Stored items
================================
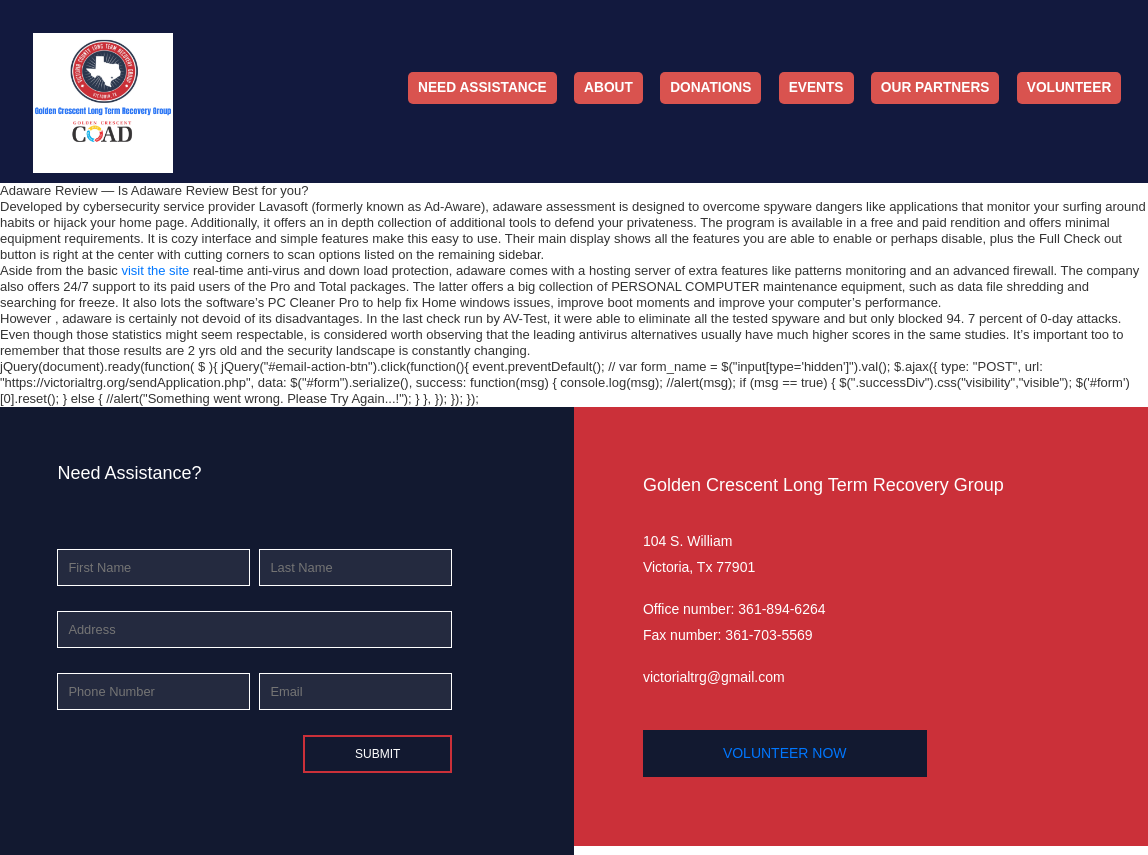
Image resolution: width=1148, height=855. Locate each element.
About (608, 87)
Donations (710, 87)
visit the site (155, 270)
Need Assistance (482, 87)
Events (816, 87)
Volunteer (1069, 87)
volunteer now (785, 753)
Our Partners (935, 87)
================================
= What to work on =
Reproduce each entry precisely, dropping only the pictures.

= Solved problem =
Image resolution: width=1148, height=855. Locate each element.
About (608, 87)
Donations (710, 87)
visit the site (155, 270)
Need Assistance (482, 87)
Events (816, 87)
Volunteer (1069, 87)
volunteer now (785, 753)
Our Partners (935, 87)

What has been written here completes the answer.